Former Black Panthers Henry “Hank” Jones and Rey Boudreaux address a question posed by an audience member at a student discussion event sponsored by Students of Arts and Politics. Jones and Boudreaux came to discuss the controversy surrounding a 36-year-old case against them that was reopened, naming them as suspects in a police murder.
A student discussion event featuring two former Black Panther members turned into a diverted argument between two students in the audience at the University Student Union Theater during a question and answer portion on Monday.
Ray Boudreaux and Henry (Hank) Jones, former members of Black Panthers, were speaking about human rights issues when a Caucasian student and black female student switched the context of the conversation into a heated debate concerning immigration, race and human rights.
“It’s not just black and Hispanic alright, because (immigration) started in America and we wouldn’t be here (if) they weren’t being religiously oppressed,” said Lindsey Arner, the Caucasian student. “That is why we are all here.”
A black student made a dissenting comment, which escalated the argument, until Jones interceded.
“Recognize what you’re doing, recognize what you’re doing, recognize what you’re doing right now,” said Jones, his voice overlapping the students’ argument and comments from the audience.
But the students continued their heated conversation until Jones again tried to calm them down. Arner began crying and tried to walk out, but Jones convinced her not to leave.
“The thing is, we talk too much at each other and not enough with each other,” Jones said to the two students.
The emotion in this discussion was not a surprise to Jessica Birkett, lead revolutionary of Students of Arts and Politics (S.O.A.P.), which sponsored the event.
“We had this same event a couple of weeks?We had about 70 people here and the discussion was very heated. It got very much like this one and we ended up going an hour over our limit because people just wouldn’t stop,” Birkett said.

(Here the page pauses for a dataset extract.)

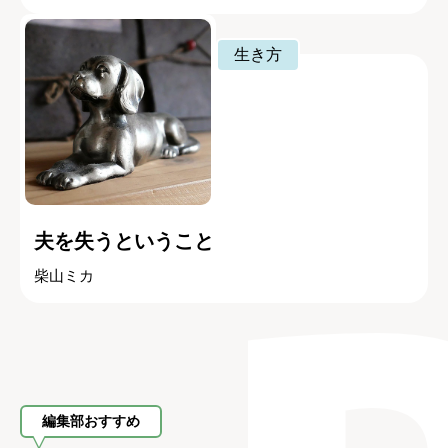
生き方
夫を失うということ
柴山ミカ
編集部おすすめ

Garfield Bright, from Hip-Hop Think Tank, the co-sponsor of the event, said the discussion brought positive results because it showed how people act during real-life conflicts.
But the outburst was an unexpected lesson, in addition to the actual lesson Boudreaux and Jones were presenting to the students at the event.
The two of them, in addition to six former Black Panther members, were arrested and charged with killing a police officer in 1971, as was shown in their documentary-drama film “Legacy of Torture.”
The case was closed in the late ’70s but reopened in 2003 by the San Francisco Police Department and the FBI.
The eight former Black Panther members became known as the San Francisco 8, and they have founded the Committee for the Defense of Human Rights, said Boudreaux.
The film gives a voice to five of the former Black Panther members, exhibiting the different types of tortures they endured in 1973 when they were first arrested.
Harold Taylor explains in the film how electric cattle prods were used on his genitals, anus and under his neck by police detectives Frank McCoy and Ed Erdelatz. The same detectives became in charge of the case in 2003.
Boudreaux and Jones were not tortured like the other three men in New Orleans in the 1970s, but they have become leaders of the SF8 to close the case.
Every nation signed a document against torture at the United Nations, except for the United States, said Jones.
After the torture events, the detectives forced the three men to confidentiality, as shown in the film.
“No law enforcement agent was ever tried or committed for these things, and there is a statute of limitation,” Jones said.
The statute of limitation depends on the incident of charge, said Boudreaux. For example, a minor crime can have a one-year limitation.
Conspiracy of murder of a police officer was another charge for which the eight men were arrested and charged, but five of them were released from that charge in February 2008 because the statute of limitation was three years, said Boudreaux.
Richard O’Neal, one of the eight former Black Panther members, was released from all charges.
The other three men could not rid themselves of the charges because they do not live in California, as the statute of limitation does not transfer to other states, said Boudreaux.
Birkett plans to attend the SF8 preliminary hearing on April 21, while Bright and the Hip-Hop Think Tank plan to invite Jones and Boudreaux to Cleveland High School in early May.